The SCA says while the complexity and details of many negligence cases contributes to lengthening the process and making it costly, a key factor is where settlement demands made by plaintiffs' lawyers are significantly overstated.

Mr Breen says it often happens that plaintiff's lawyers initially seek a multiple of two to three times the figure they are eventually prepared to settle for, thus dragging negligence cases out longer than should be necessary.

In such cases, he says, the SCA has no choice but to discharge its duty to the taxpayer and proceed with allowing a case to go to a formal court hearing.

Mr Breen says the SCA is anxious that the current lengthy, traumatic, unwieldy and ultimately highly expensive medical negligence legal system be changed.

While a mediation system offers a calmer and less adversarial environment to resolve such cases, the number of mediations in negligence cases remains low. The SCA settled only 19 cases through mediation in 2013 and offered it in other cases.

"But some plaintiffs' lawyers - and, it must be stressed, a minority of them - remain implacably opposed to mediation in these cases and have been vocal in denouncing it - it is difficult to understand why."

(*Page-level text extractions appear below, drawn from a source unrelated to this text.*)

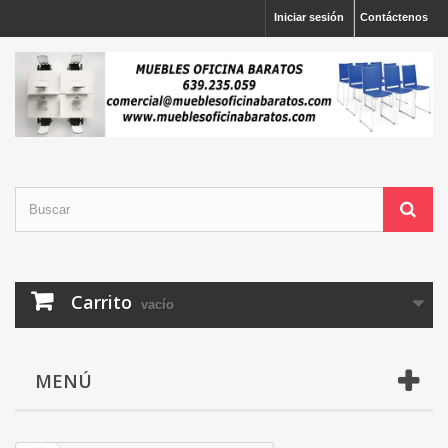
Iniciar sesión
Contáctenos
Carrito
vacío
MENÚ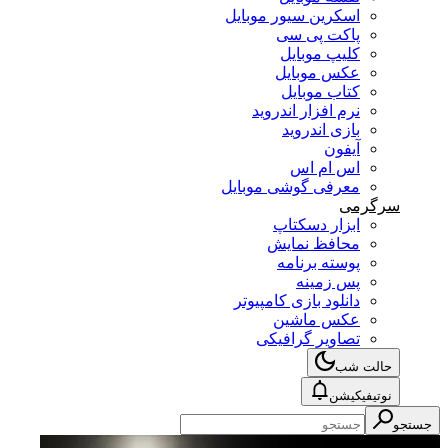
اسکرین سیور موبایل
پاکت پی سی
کلیپ موبایل
عکس موبایل
کتاب موبایل
نرم افزار اندروید
بازی اندروید
آیفون
اس ام اس
معرفی گوشی موبایل
سرگرمی
ابزار دسکتاپ
محافظ نمایش
پوسته برنامه
پس زمینه
دانلود بازی کامپیوتر
عکس ماشین
تصاویر گرافیکی
حالت شب
نوتیفیکیشن
جستجو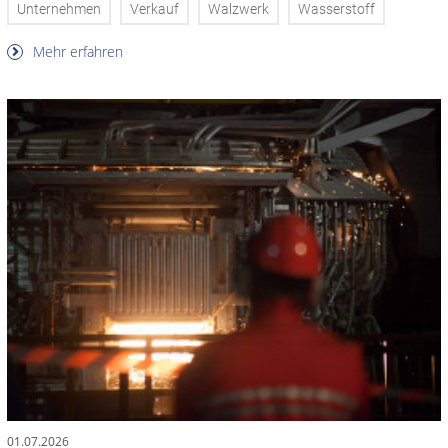
Unternehmen
Verkauf
Walzwerk
Wasserstoff
Mehr erfahren
01.07.2026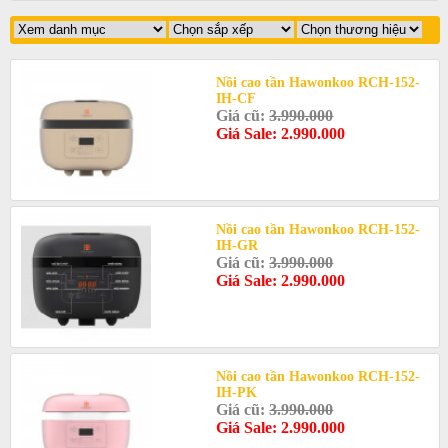
Nồi cao tần Hawonkoo RCH-152-
IH-CF
Giá cũ:
3.990.000
Giá Sale: 2.990.000
Nồi cao tần Hawonkoo RCH-152-
IH-GR
Giá cũ:
3.990.000
Giá Sale: 2.990.000
Nồi cao tần Hawonkoo RCH-152-
IH-PK
Giá cũ:
3.990.000
Giá Sale: 2.990.000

The SCA also says the pre-action protocol system proposed by the Government working group would lead to much-needed improvement and reform of clinical negligence litigation by reducing the current unacceptable delays.

The Agency also says it is promoting, along with the HSE, an open disclosure project in 46 hospitals to improve communications between healthcare providers and patients when things go wrong.

Clearly, we still have a long way to go in ensuring that the medical negligence system less unwieldy ,less expensive and less traumatic for patients who suffer as a result of adverse clinical events and their families.

In the meantime, the rising cost of covering hospital doctors for negligence claims is potentially threatening the provision of services.